EXERCISE DESCRIPTION » Search the entries for the word "Warum". Copy every line where it turns up.

>>>>>

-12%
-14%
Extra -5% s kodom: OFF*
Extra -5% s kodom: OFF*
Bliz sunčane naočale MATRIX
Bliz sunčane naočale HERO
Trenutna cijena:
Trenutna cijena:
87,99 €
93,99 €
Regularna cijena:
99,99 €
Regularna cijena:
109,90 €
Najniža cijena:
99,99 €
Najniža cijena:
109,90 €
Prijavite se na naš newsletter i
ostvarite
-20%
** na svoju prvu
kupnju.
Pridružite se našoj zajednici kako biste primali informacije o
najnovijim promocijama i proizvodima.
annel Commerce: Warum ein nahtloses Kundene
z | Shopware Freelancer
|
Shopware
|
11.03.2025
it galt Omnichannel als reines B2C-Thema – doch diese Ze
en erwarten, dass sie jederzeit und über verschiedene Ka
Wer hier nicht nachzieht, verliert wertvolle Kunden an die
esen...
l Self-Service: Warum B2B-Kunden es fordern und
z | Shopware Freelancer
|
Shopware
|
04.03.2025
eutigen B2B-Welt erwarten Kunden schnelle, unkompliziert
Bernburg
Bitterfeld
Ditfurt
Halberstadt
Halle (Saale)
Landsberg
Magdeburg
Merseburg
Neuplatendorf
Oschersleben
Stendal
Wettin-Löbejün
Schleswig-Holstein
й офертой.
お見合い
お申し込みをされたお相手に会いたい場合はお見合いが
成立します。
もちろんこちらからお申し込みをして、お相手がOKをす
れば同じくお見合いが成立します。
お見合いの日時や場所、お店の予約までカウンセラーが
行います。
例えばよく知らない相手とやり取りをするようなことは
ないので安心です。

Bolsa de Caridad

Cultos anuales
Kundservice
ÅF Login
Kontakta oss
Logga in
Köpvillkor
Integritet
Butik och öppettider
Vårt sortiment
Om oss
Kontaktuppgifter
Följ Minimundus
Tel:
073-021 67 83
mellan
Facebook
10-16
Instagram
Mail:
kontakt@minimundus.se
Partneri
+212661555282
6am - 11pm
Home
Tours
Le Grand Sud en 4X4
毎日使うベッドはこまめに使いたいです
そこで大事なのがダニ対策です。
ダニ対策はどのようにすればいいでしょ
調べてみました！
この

<<<<<

TASK RESPONSE »
annel Commerce: Warum ein nahtloses Kundene
l Self-Service: Warum B2B-Kunden es fordern und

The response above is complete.